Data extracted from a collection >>
━━━━━━━━━━
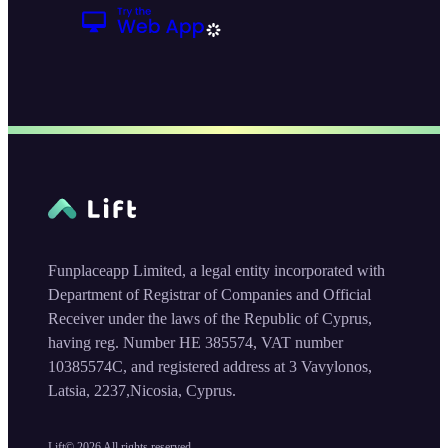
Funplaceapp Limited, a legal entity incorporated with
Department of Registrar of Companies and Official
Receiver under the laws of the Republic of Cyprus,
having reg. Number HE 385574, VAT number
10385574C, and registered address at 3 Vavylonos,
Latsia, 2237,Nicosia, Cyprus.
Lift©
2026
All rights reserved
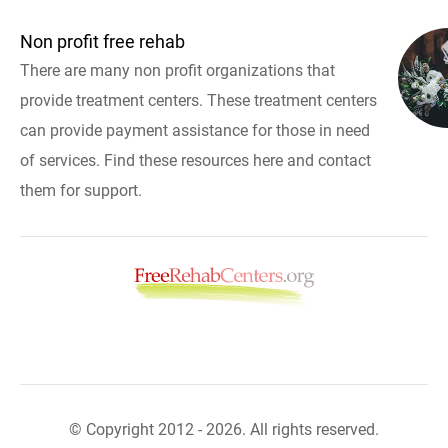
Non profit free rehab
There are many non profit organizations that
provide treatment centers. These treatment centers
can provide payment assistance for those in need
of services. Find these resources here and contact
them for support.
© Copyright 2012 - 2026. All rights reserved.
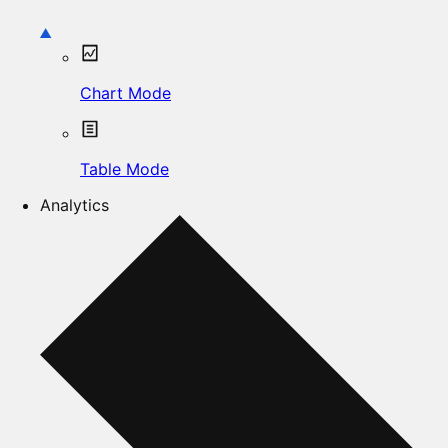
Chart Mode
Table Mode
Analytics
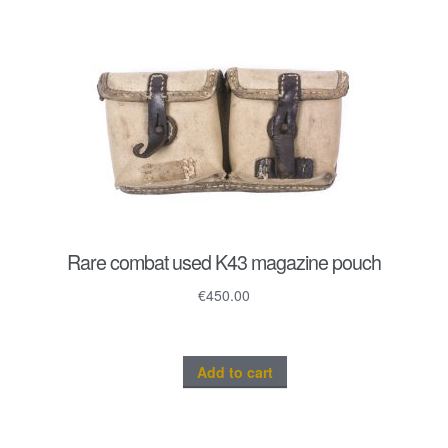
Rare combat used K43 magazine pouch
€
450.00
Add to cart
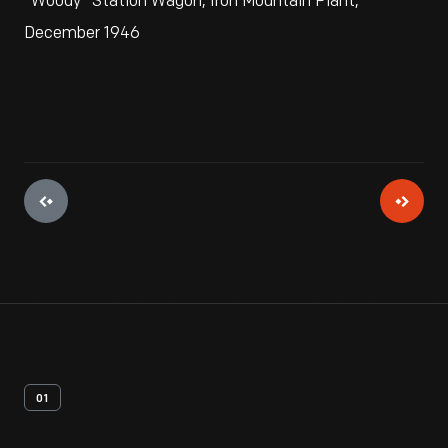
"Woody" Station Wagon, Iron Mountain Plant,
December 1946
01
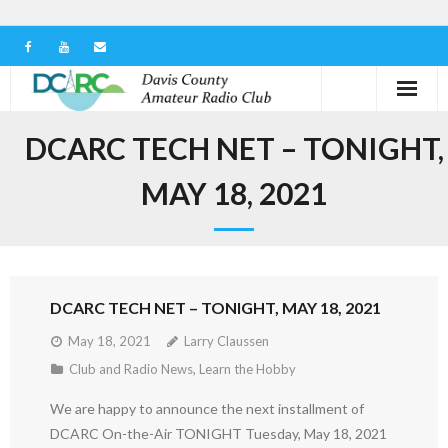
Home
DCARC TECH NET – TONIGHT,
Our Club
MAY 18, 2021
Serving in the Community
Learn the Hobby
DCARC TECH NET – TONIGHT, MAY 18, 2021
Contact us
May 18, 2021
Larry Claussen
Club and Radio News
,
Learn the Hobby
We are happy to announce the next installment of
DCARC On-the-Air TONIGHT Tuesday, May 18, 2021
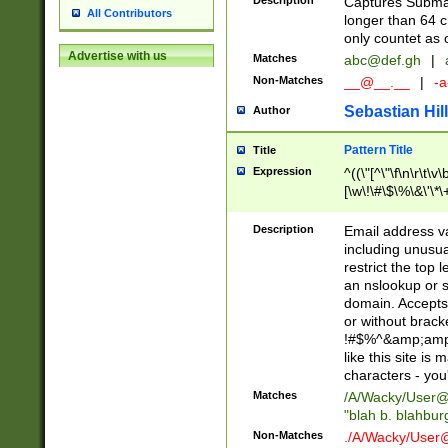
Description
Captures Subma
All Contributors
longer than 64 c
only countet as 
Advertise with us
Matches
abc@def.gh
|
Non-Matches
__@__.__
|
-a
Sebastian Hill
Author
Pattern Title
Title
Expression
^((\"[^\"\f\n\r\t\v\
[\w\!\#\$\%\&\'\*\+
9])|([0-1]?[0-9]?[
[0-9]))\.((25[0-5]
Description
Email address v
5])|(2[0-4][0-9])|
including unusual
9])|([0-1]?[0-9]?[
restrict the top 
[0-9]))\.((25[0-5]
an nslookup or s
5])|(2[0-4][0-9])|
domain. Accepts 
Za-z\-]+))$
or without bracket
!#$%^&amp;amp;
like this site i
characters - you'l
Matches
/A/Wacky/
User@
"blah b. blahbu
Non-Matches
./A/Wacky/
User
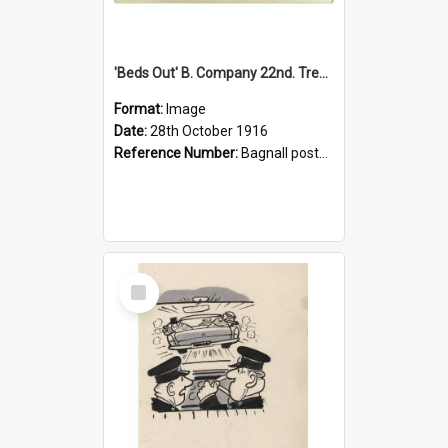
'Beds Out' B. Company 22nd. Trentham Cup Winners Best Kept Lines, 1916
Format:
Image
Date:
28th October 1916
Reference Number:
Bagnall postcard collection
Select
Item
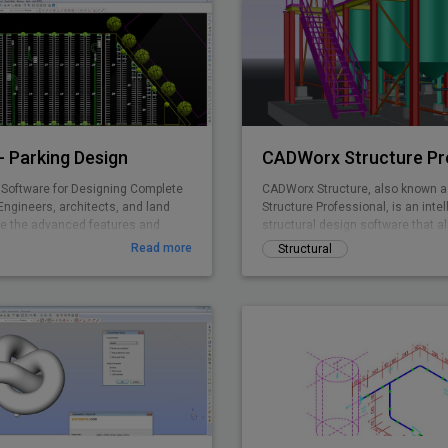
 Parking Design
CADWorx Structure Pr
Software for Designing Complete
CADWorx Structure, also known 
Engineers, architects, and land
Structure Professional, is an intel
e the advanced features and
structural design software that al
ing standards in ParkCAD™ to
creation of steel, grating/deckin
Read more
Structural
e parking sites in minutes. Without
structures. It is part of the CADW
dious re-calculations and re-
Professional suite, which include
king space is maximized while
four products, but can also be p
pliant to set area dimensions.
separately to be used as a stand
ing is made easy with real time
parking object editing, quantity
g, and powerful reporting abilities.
━━━━━━━━━━
EXERCISE DESCRIPTION >>
Omit every picture, and please return the entries exactly from the first line through the line with "including unusual", both included.

EXERCISE RESULT >>
Funplaceapp Limited, a legal entity incorporated with
Department of Registrar of Companies and Official
Receiver under the laws of the Republic of Cyprus,
having reg. Number HE 385574, VAT number
10385574C, and registered address at 3 Vavylonos,
Latsia, 2237,Nicosia, Cyprus.
Lift©
2026
All rights reserved
Non profit free rehab
There are many non profit organizations that
provide treatment centers. These treatment centers
can provide payment assistance for those in need
of services. Find these resources here and contact
them for support.
© Copyright 2012 - 2026. All rights reserved.
Chart Mode
Table Mode
Analytics
Rare combat used K43 magazine pouch
€
450.00
Add to cart
"Woody" Station Wagon, Iron Mountain Plant,
December 1946
01
Home
DCARC TECH NET – TONIGHT,
Our Club
MAY 18, 2021
Serving in the Community
Learn the Hobby
DCARC TECH NET – TONIGHT, MAY 18, 2021
Contact us
May 18, 2021
Larry Claussen
Club and Radio News
,
Learn the Hobby
We are happy to announce the next installment of
DCARC On-the-Air TONIGHT Tuesday, May 18, 2021
Description
Captures Subma
All Contributors
longer than 64 c
only countet as 
Advertise with us
Matches
abc@def.gh
|
Non-Matches
__@__.__
|
-a
Sebastian Hill
Author
Pattern Title
Title
Expression
^((\"[^\"\f\n\r\t\v\
[\w\!\#\$\%\&\'\*\+
9])|([0-1]?[0-9]?[
[0-9]))\.((25[0-5]
Description
Email address v
5])|(2[0-4][0-9])|
including unusual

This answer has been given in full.